Statement of Taiichi Yamada Regarding Orders Given Related to Massacres in Laguna and Batangas


Taiichi Yamada was one of four officers of the Imperial Japanese Army charged with war crimes committed in Batangas and Laguna. The others were Mikio Taneichi, Bunji Kanto and Yuzo Sakata. In this signed document, used as an exhibit during the war crimes trials before the United States Military Commission, Yamada gave a detailed account of the sequence of events leading the unfortunate massacre of innocent non-combatant civilians in the two provinces mentioned. Most of the details of Yamada’s statement had more to do with the so-called “subjugation” of Calamba, but he did make mention of Japanese movements in Batangas and provided rich information about decision-making in the Japanese Army leading to the massacres.

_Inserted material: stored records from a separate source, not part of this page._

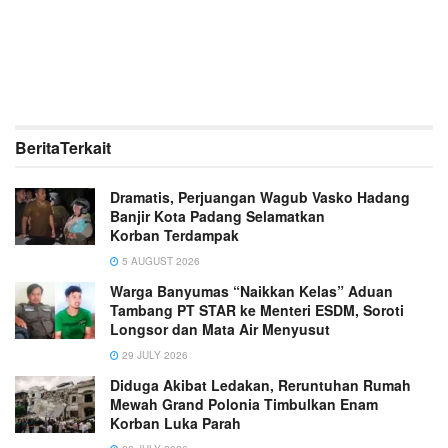
Berita
Terkait
Dramatis, Perjuangan Wagub Vasko Hadang
Banjir Kota Padang Selamatkan
Korban Terdampak
5 AUGUST 2026
Warga Banyumas “Naikkan Kelas” Aduan
Tambang PT STAR ke Menteri ESDM, Soroti
Longsor dan Mata Air Menyusut
29 JULY 2026
Diduga Akibat Ledakan, Reruntuhan Rumah
Mewah Grand Polonia Timbulkan Enam
Korban Luka Parah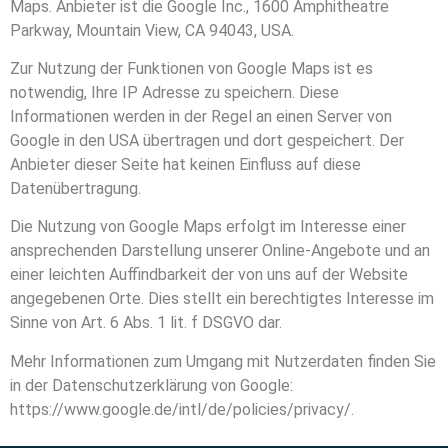
Maps. Anbieter ist die Google Inc., 1600 Amphitheatre
Parkway, Mountain View, CA 94043, USA.
Zur Nutzung der Funktionen von Google Maps ist es
notwendig, Ihre IP Adresse zu speichern. Diese
Informationen werden in der Regel an einen Server von
Google in den USA übertragen und dort gespeichert. Der
Anbieter dieser Seite hat keinen Einfluss auf diese
Datenübertragung.
Die Nutzung von Google Maps erfolgt im Interesse einer
ansprechenden Darstellung unserer Online-Angebote und an
einer leichten Auffindbarkeit der von uns auf der Website
angegebenen Orte. Dies stellt ein berechtigtes Interesse im
Sinne von Art. 6 Abs. 1 lit. f DSGVO dar.
Mehr Informationen zum Umgang mit Nutzerdaten finden Sie
in der Datenschutzerklärung von Google:
https://www.google.de/intl/de/policies/privacy/
.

The pages contained herein are now declassified and were part of compiled documentation1 of war crimes trials conducted by the United States Military Commission after the conclusion of World War II. This transcription has been corrected for grammar where necessary by Batangas History, Culture and Folklore. The pagination is as it appeared in the original document containing the statement.

Manila War Crimes Trial US Army
Photo taken during the war crimes trials in Manila.  Image credit:  U.S. National Archives.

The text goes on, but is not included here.